Omit all pictures, then retype the data exactly as given.

[Page images and extracted text]
◆ ◆ ◆ ◆

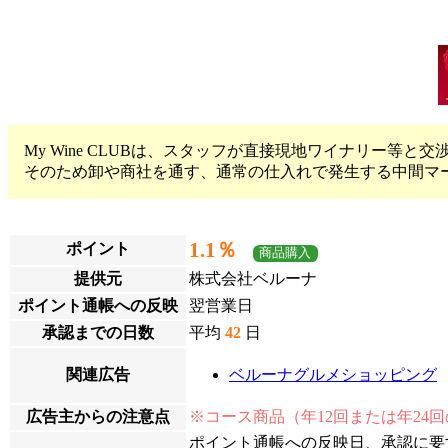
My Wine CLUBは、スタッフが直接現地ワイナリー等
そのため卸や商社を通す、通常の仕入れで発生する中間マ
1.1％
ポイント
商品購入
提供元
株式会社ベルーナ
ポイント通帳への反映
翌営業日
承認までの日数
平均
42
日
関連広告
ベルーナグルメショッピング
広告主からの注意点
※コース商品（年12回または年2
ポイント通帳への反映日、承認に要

◆ ◆ ◆ ◆

# Response for this exercise:
My Wine CLUBは、スタッフが直接現地ワイナリー等
そのため卸や商社を通す、通常の仕入れで発生する中間マ
1.1％
ポイント
商品購入
提供元
株式会社ベルーナ
ポイント通帳への反映
翌営業日
承認までの日数
平均
42
日
関連広告
ベルーナグルメショッピング
広告主からの注意点
※コース商品（年12回または年2
ポイント通帳への反映日、承認に要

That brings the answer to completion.